### Task prompt:
Each entry that follows is to be duplicated exactly, without its images.
────────────────────────────────────────
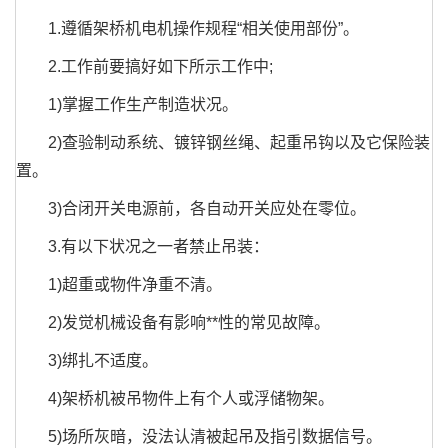
1.遵循架桥机电机操作规程“相关使用部份”。
2.工作前要搞好如下所示工作中;
1)掌握工作生产制造状况。
2)查验制动系统、镀锌钢丝绳、起重吊钩以及它保险装
置。
3)合闭开关电源前，各自动开关应处在零位。
3.有以下状况之一者禁止吊装：
1)超重或物件净重不清。
2)发觉机械设备有影响**性的常见故障。
3)绑扎不适度。
4)架桥机被吊物件上有个人或浮储物架。
5)场所灰暗，没法认清被起吊及指引数据信号。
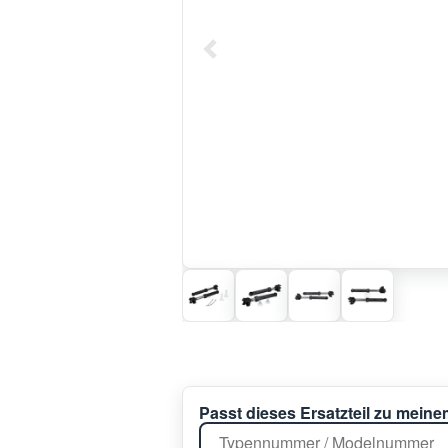
Passt dieses Ersatzteil zu mein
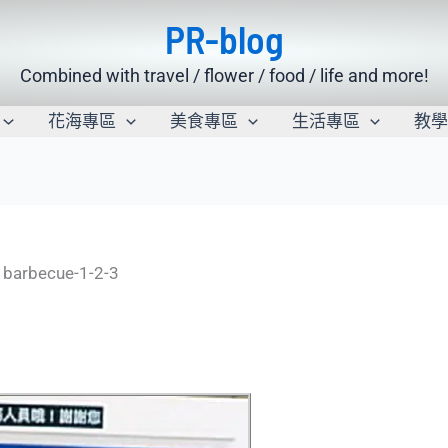
PR-blog
Combined with travel / flower / food / life and more!
花海專區
美食專區
生活專區
教
barbecue-1-2-3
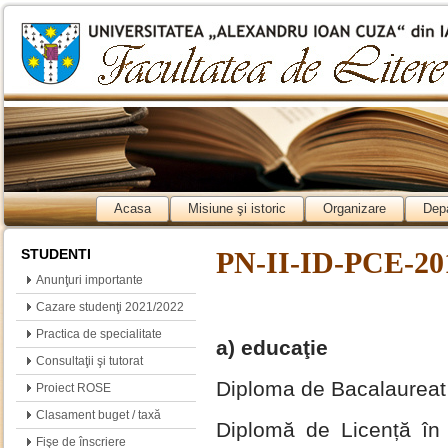
Acasa
Misiune şi istoric
Organizare
Dep
STUDENTI
PN-II-ID-PCE-201
Anunţuri importante
Cazare studenţi 2021/2022
Practica de specialitate
a) educaţie
Consultaţii şi tutorat
Diploma de Bacalaureat 
Proiect ROSE
Clasament buget / taxă
Diplomă de Licență în fi
Fişe de înscriere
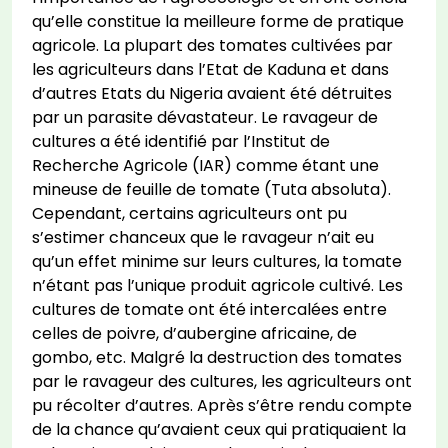
qu’elle constitue la meilleure forme de pratique
agricole. La plupart des tomates cultivées par
les agriculteurs dans l’Etat de Kaduna et dans
d’autres Etats du Nigeria avaient été détruites
par un parasite dévastateur. Le ravageur de
cultures a été identifié par l’Institut de
Recherche Agricole (IAR) comme étant une
mineuse de feuille de tomate (Tuta absoluta).
Cependant, certains agriculteurs ont pu
s’estimer chanceux que le ravageur n’ait eu
qu’un effet minime sur leurs cultures, la tomate
n’étant pas l’unique produit agricole cultivé. Les
cultures de tomate ont été intercalées entre
celles de poivre, d’aubergine africaine, de
gombo, etc. Malgré la destruction des tomates
par le ravageur des cultures, les agriculteurs ont
pu récolter d’autres. Après s’être rendu compte
de la chance qu’avaient ceux qui pratiquaient la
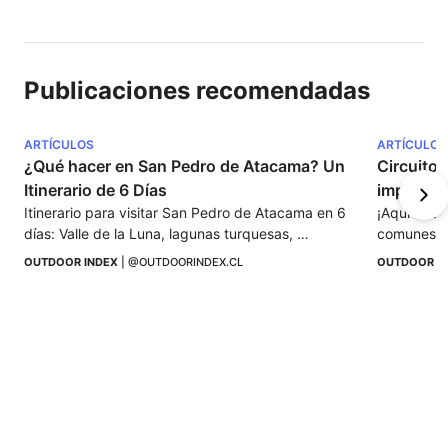
Publicaciones recomendadas
ARTÍCULOS
ARTÍCULOS
¿Qué hacer en San Pedro de Atacama? Un 
Circuito 
Itinerario de 6 Días
impresci
Itinerario para visitar San Pedro de Atacama en 6 
¡Aquí enco
días: Valle de la Luna, lagunas turquesas, 
comunes so
géiseres y paisajes surrealistas.
OUTDOOR INDEX
 | 
@OUTDOORINDEX.CL
OUTDOOR I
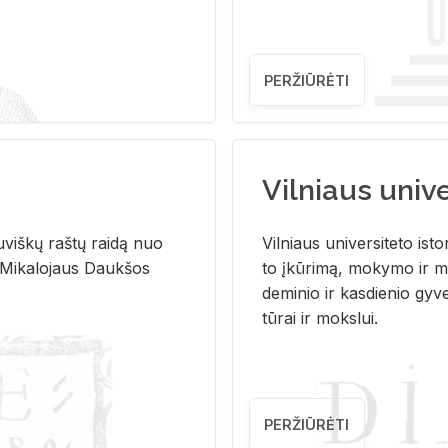
PERŽIŪRĖTI
Vilniaus univer
u­viš­kų raš­tų rai­dą nuo
Vil­niaus uni­ver­si­te­to is­to
 Mi­ka­lo­jaus Dauk­šos
to įkū­ri­mą, mo­ky­mo ir mo
de­mi­nio ir kas­die­nio gy­v
tū­rai ir moks­lui.
PERŽIŪRĖTI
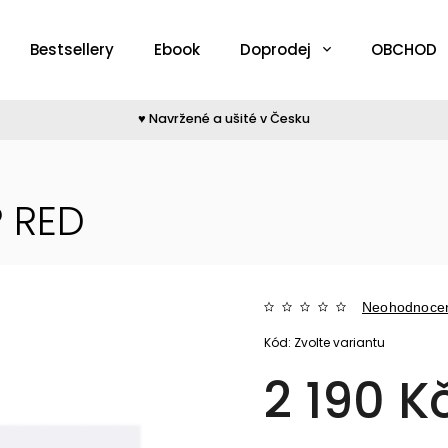
Bestsellery
Ebook
Doprodej
OBCHOD
♥︎ Navržené a ušité v Česku
 RED
Neohodnoce
Kód:
Zvolte variantu
2 190 K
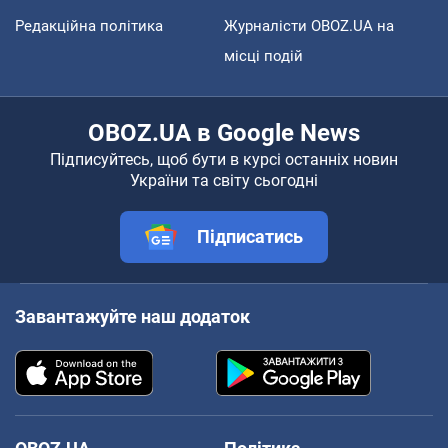
Редакційна політика
Журналісти OBOZ.UA на
місці подій
OBOZ.UA в Google News
Підписуйтесь, щоб бути в курсі останніх новин
України та світу сьогодні
Підписатись
Завантажуйте наш додаток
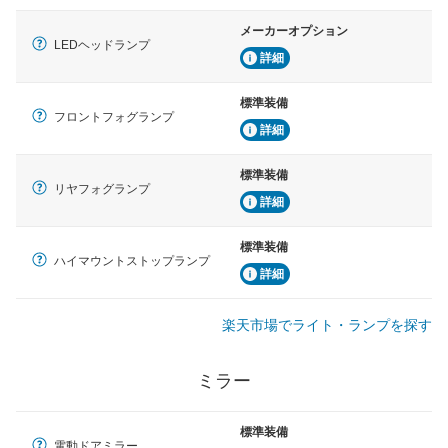
メーカーオプション
LEDヘッドランプ
詳細
標準装備
フロントフォグランプ
詳細
標準装備
リヤフォグランプ
詳細
標準装備
ハイマウントストップランプ
詳細
楽天市場でライト・ランプを探す
ミラー
標準装備
電動ドアミラー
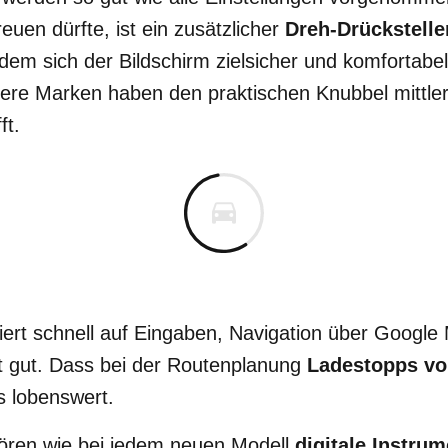
uen dürfte, ist ein zusätzlicher
Dreh-Drückstelle
 dem sich der Bildschirm zielsicher und komfortabel
e Marken haben den praktischen Knubbel mittlerwe
ft.
iert schnell auf Eingaben, Navigation über Google 
nt gut. Dass bei der Routenplanung
Ladestopps vo
s lobenswert.
ören wie bei jedem neuen Modell
digitale Instru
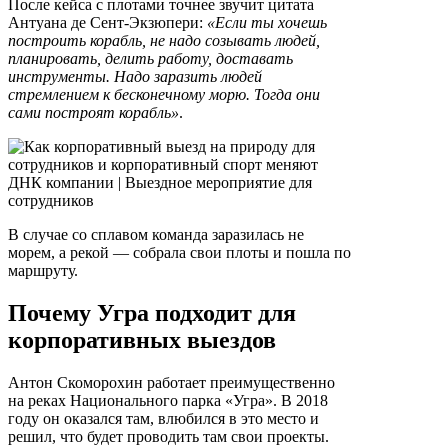
После кейса с плотами точнее звучит цитата
Антуана де Сент-Экзюпери:
«Если ты хочешь
построить корабль, не надо созывать людей,
планировать, делить работу, доставать
инструменты. Надо заразить людей
стремлением к бесконечному морю. Тогда они
сами построят корабль»
.
В случае со сплавом команда заразилась не
морем, а рекой — собрала свои плоты и пошла по
маршруту.
Почему Угра подходит для
корпоративных выездов
Антон Скоморохин работает преимущественно
на реках Национального парка «Угра». В 2018
году он оказался там, влюбился в это место и
решил, что будет проводить там свои проекты.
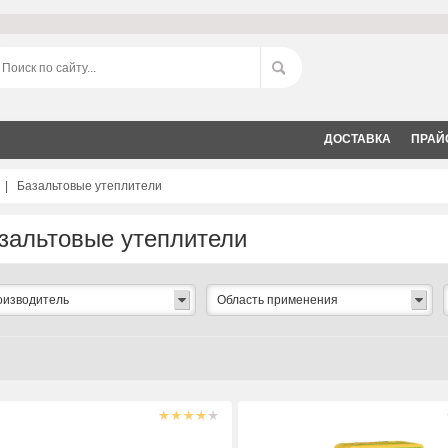
ДОСТАВКА
ПРАЙ
|
Базальтовые утеплители
зальтовые утеплители
оизводитель
Область применения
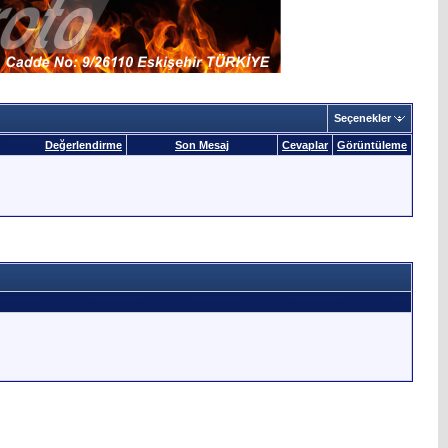
Seçenekler
Değerlendirme
Son Mesaj
Cevaplar
Görüntüleme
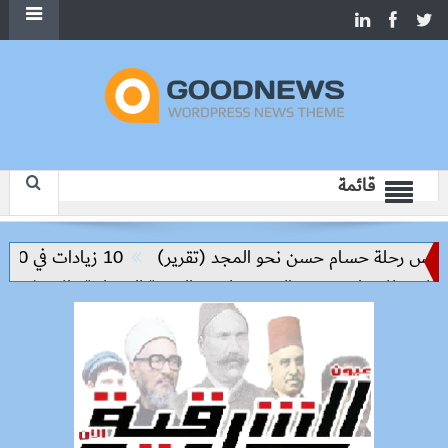
قائمة
ليس رحلة حسام حسن نحو المجد (تقرير)
10 زيادات في 10 سنوات.. هل حان الوقت لرفع دعم البنزين نهائيا؟
ن للمنيا ويوسف الصديق لدعم التنمية العمرانية والاستثمار
م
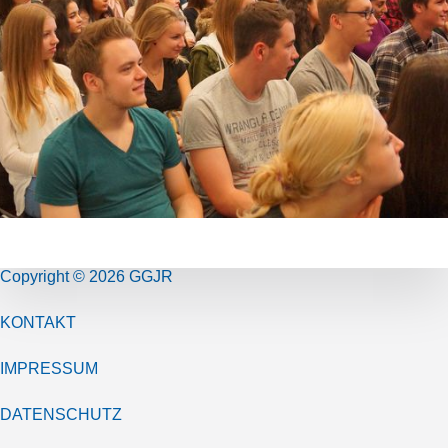
Copyright © 2026 GGJR
KONTAKT
IMPRESSUM
DATENSCHUTZ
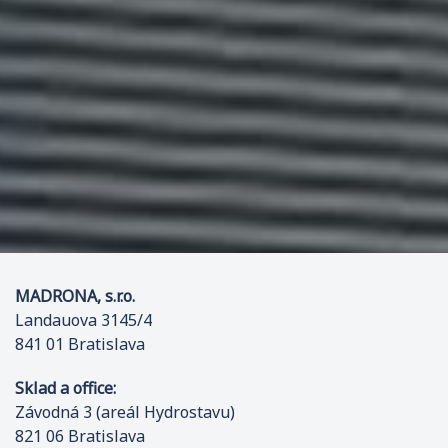
MADRONA, s.r.o.
Landauova 3145/4
841 01 Bratislava
Sklad a office:
Závodná 3 (areál Hydrostavu)
821 06 Bratislava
────────────────────────────────────────
### Exercise response:
1.遵循架桥机电机操作规程“相关使用部份”。
2.工作前要搞好如下所示工作中;
1)掌握工作生产制造状况。
2)查验制动系统、镀锌钢丝绳、起重吊钩以及它保险装
置。
3)合闭开关电源前，各自动开关应处在零位。
3.有以下状况之一者禁止吊装：
1)超重或物件净重不清。
2)发觉机械设备有影响**性的常见故障。
3)绑扎不适度。
4)架桥机被吊物件上有个人或浮储物架。
5)场所灰暗，没法认清被起吊及指引数据信号。
Passt dieses Ersatzteil zu mein
PR-blog
Combined with travel / flower / food / life and more!
花海專區
美食專區
生活專區
教
barbecue-1-2-3
Acasa
Misiune şi istoric
Organizare
Dep
STUDENTI
PN-II-ID-PCE-201
Anunţuri importante
Cazare studenţi 2021/2022
Practica de specialitate
a) educaţie
Consultaţii şi tutorat
Diploma de Bacalaureat 
Proiect ROSE
Clasament buget / taxă
Diplomă de Licență în fi
Fişe de înscriere
qu’elle constitue la meilleure forme de pratique
agricole. La plupart des tomates cultivées par
les agriculteurs dans l’Etat de Kaduna et dans
d’autres Etats du Nigeria avaient été détruites
par un parasite dévastateur. Le ravageur de
cultures a été identifié par l’Institut de
Recherche Agricole (IAR) comme étant une
mineuse de feuille de tomate (Tuta absoluta).
Cependant, certains agriculteurs ont pu
s’estimer chanceux que le ravageur n’ait eu
qu’un effet minime sur leurs cultures, la tomate
n’étant pas l’unique produit agricole cultivé. Les
cultures de tomate ont été intercalées entre
celles de poivre, d’aubergine africaine, de
gombo, etc. Malgré la destruction des tomates
par le ravageur des cultures, les agriculteurs ont
pu récolter d’autres. Après s’être rendu compte
de la chance qu’avaient ceux qui pratiquaient la
Publicaciones recomendadas
ARTÍCULOS
ARTÍCULOS
¿Qué hacer en San Pedro de Atacama? Un 
Circuito 
Itinerario de 6 Días
impresci
Itinerario para visitar San Pedro de Atacama en 6 
¡Aquí enco
días: Valle de la Luna, lagunas turquesas, 
comunes so
géiseres y paisajes surrealistas.
OUTDOOR INDEX
 | 
@OUTDOORINDEX.CL
OUTDOOR I
PERŽIŪRĖTI
Vilniaus univer
u­viš­kų raš­tų rai­dą nuo
Vil­niaus uni­ver­si­te­to is­to
 Mi­ka­lo­jaus Dauk­šos
to įkū­ri­mą, mo­ky­mo ir mo
de­mi­nio ir kas­die­nio gy­v
tū­rai ir moks­lui.
PERŽIŪRĖTI
Bestsellery
Ebook
Doprodej
OBCHOD
♥︎ Navržené a ušité v Česku
 RED
Neohodnoce
Kód:
Zvolte variantu
2 190 K
Редакційна політика
Журналісти OBOZ.UA на
місці подій
OBOZ.UA в Google News
Підписуйтесь, щоб бути в курсі останніх новин
України та світу сьогодні
Підписатись
Завантажуйте наш додаток
メーカーオプション
LEDヘッドランプ
詳細
標準装備
フロントフォグランプ
詳細
標準装備
リヤフォグランプ
詳細
標準装備
ハイマウントストップランプ
詳細
楽天市場でライト・ランプを探す
ミラー
標準装備
電動ドアミラー
uen dürfte, ist ein zusätzlicher
Dreh-Drückstelle
 dem sich der Bildschirm zielsicher und komfortabel
e Marken haben den praktischen Knubbel mittlerwe
ft.
iert schnell auf Eingaben, Navigation über Google 
nt gut. Dass bei der Routenplanung
Ladestopps vo
s lobenswert.
ören wie bei jedem neuen Modell
digitale Instru
После кейса с плотами точнее звучит цитата
Антуана де Сент-Экзюпери:
«Если ты хочешь
построить корабль, не надо созывать людей,
планировать, делить работу, доставать
инструменты. Надо заразить людей
стремлением к бесконечному морю. Тогда они
сами построят корабль»
.
В случае со сплавом команда заразилась не
морем, а рекой — собрала свои плоты и пошла по
маршруту.
Почему Угра подходит для
корпоративных выездов
Антон Скоморохин работает преимущественно
на реках Национального парка «Угра». В 2018
году он оказался там, влюбился в это место и
решил, что будет проводить там свои проекты.
ДОСТАВКА
ПРАЙ
|
Базальтовые утеплители
зальтовые утеплители
оизводитель
Область применения
Seçenekler
Değerlendirme
Son Mesaj
Cevaplar
Görüntüleme
قائمة
ليس رحلة حسام حسن نحو المجد (تقرير)
10 زيادات في 10 سنوات.. هل حان الوقت لرفع دعم البنزين نهائيا؟
ن للمنيا ويوسف الصديق لدعم التنمية العمرانية والاستثمار
م
Copyright © 2026 GGJR
KONTAKT
IMPRESSUM
DATENSCHUTZ
MADRONA, s.r.o.
Landauova 3145/4
841 01 Bratislava
Sklad a office:
Závodná 3 (areál Hydrostavu)
821 06 Bratislava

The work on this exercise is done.